= K-convexity in Rn =

Mathematical concept

K-convexity in Rn is a mathematical concept.

==Formula==
Let $\Kappa$= (K_{0},K_{1},...,K_{n}) to be a vector of (n+1) nonnegative constants and define a function $\Kappa$(^{.}): $\Re_+^n$ → $\Re_+^1$ as follows:

$\Kappa$($x$) = K_{0}$\delta$(e$x$) + $\sum_{i=1}^n$K_{i}$\delta$($x_i$),

where e = (1,1,...,1) ∈ $\Re^n$, $\Re_+^n = \{x \in \Re^n | x \geq 0 \}$, $\delta$(0) = 0 and $\delta(z)$= 1 for all $z$ > 0.

The concept of K-convexity generalizes K-convexity introduced by Scarf (1960) to higher dimensional spaces and is useful in multiproduct inventory problems with fixed setup costs. Scarf used K-convexity to prove the optimality of the (s, S) policy in the single product case. Several papers are devoted to obtaining optimal policies for multiple product problems with fixed ordering costs.

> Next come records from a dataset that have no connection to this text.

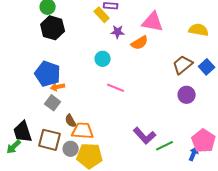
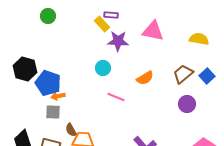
black hexagon: (53, 28) -> (25, 69), moved
purple star: (118, 32) -> (118, 41), size x1.5
orange semicircle: (140, 43) -> (145, 78), moved
gray square: (53, 103) -> (53, 112), turned -35

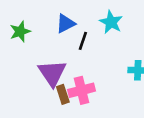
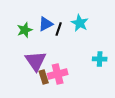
green star: (20, 32) -> (25, 30), moved
black line: (83, 41) -> (59, 29), moved

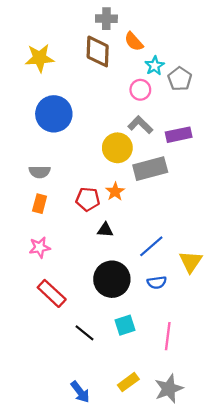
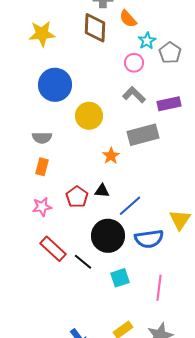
yellow circle: (117, 148) -> (89, 116), moved
red pentagon: (88, 199) -> (77, 197), moved, turned 30
blue line: (151, 246) -> (130, 206), moved
blue semicircle: (157, 282) -> (149, 239), size x1.6
black line: (84, 333) -> (83, 262), moved

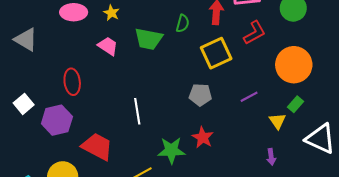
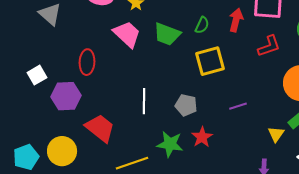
pink trapezoid: (108, 46) -> (127, 34), size x1.4
yellow square: (216, 53) -> (210, 61), moved
gray pentagon: (200, 95) -> (186, 105), moved
purple line: (249, 97) -> (238, 106), moved

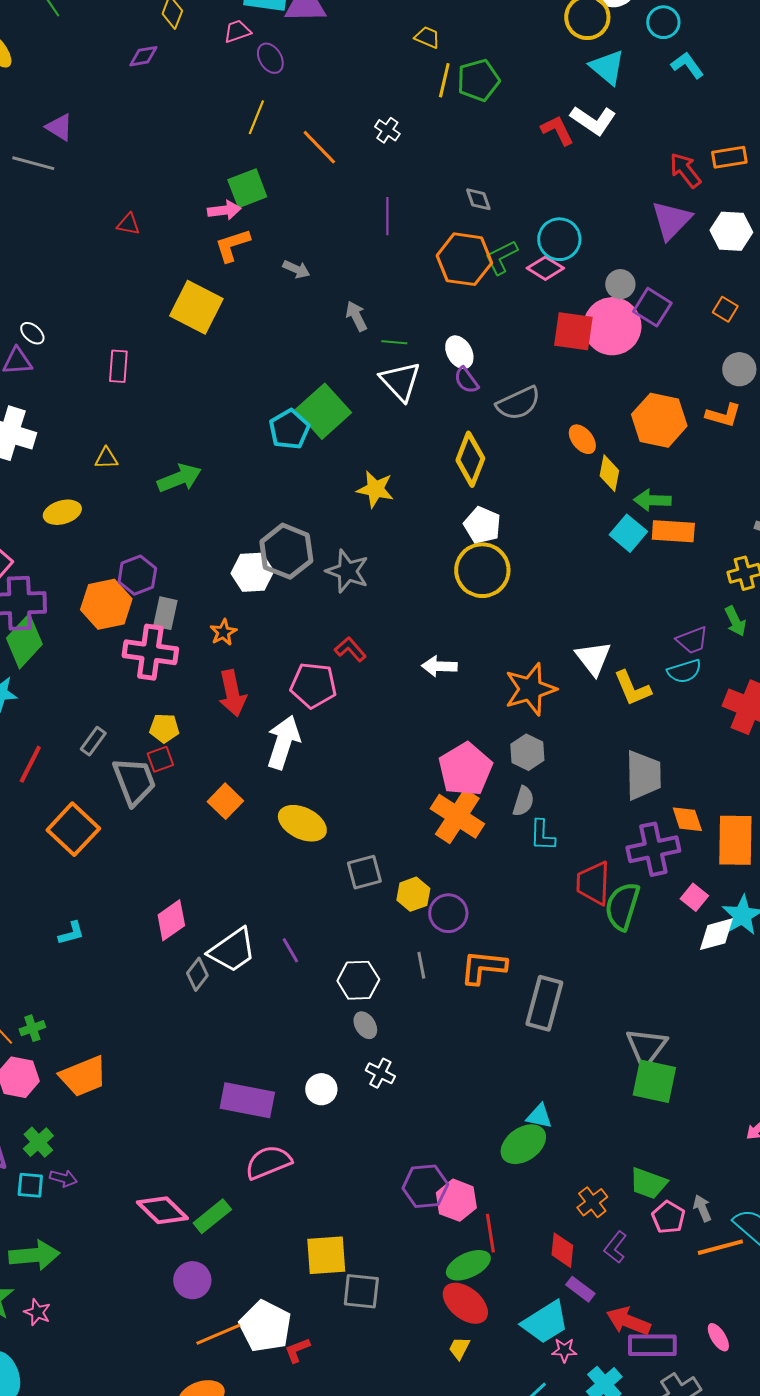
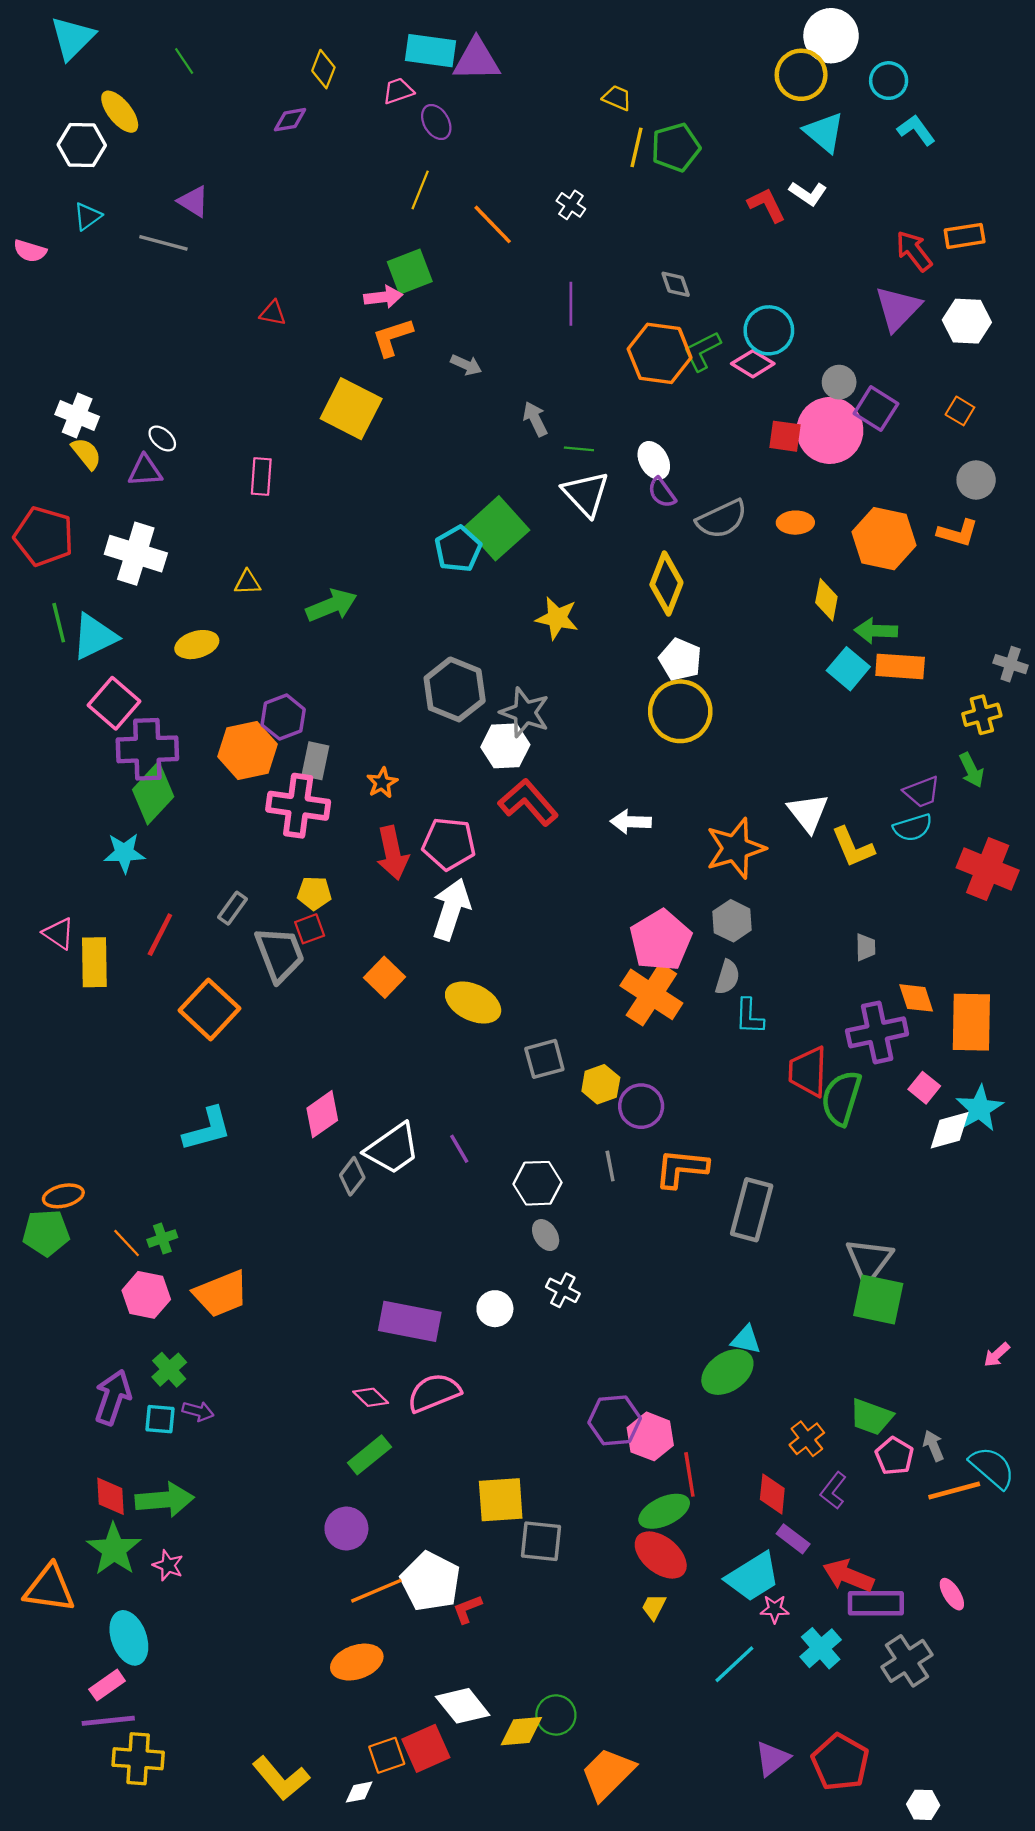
white L-shape: (593, 120) -> (808, 193), size x0.7
red square: (573, 331) -> (785, 436), size x0.7
orange ellipse: (582, 439) -> (795, 523), moved, turned -52
white hexagon: (252, 572) -> (505, 746), moved
red L-shape: (350, 649) -> (528, 802), size x1.6
pink pentagon: (313, 685) -> (449, 844), moved
gray trapezoid: (643, 775) -> (866, 947), size x0.5
cyan L-shape: (71, 933) -> (207, 1129), size x1.6
pink diamond: (162, 1210) -> (371, 1397), moved, size x0.6

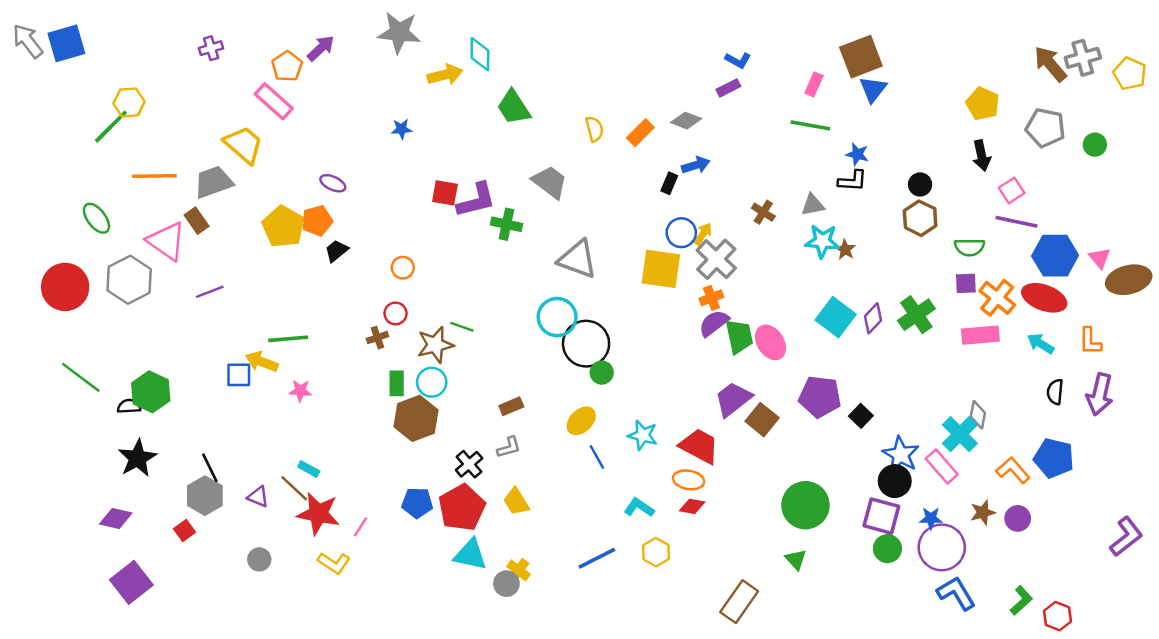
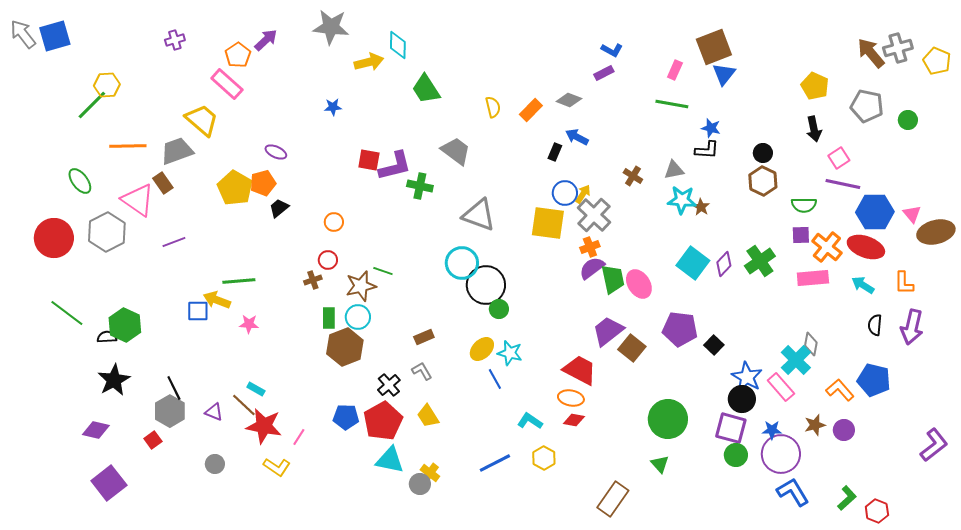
blue arrow: (696, 165) -> (577, 137), turned -135
cyan star: (643, 435) -> (510, 353), moved
gray L-shape: (509, 447) -> (422, 371), turned -105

This definition introduced by Gallego and Sethi (2005) is motivated by the joint replenishment problem when we incur a setup cost K_{0}, whenever we order an item or items and an individual setup cost K_{i} for each item $i$ we order. There are some important special cases:

(i) The simplest is the case of one product or n = 1, where K_{0} + K_{1} can be considered to be the setup cost.

(ii) The joint setup cost arises when K_{i} = 0, $i$ = 1, 2, . . . , n, and a setup cost of $\Kappa_0$ is incurred whenever any one or more of the items are ordered. In this case, $\Kappa$ = (K_{0}, 0, 0, . . . , 0) and $\Kappa$($x$) = K_{0}$\delta$(e$x$).

(iii) When there is no joint setup cost, i.e., K_{0} = 0, and there are only individual setups, we have $\Kappa$($x$) = $\sum_{i=1}^n$K_{i}$\delta$($x_i$).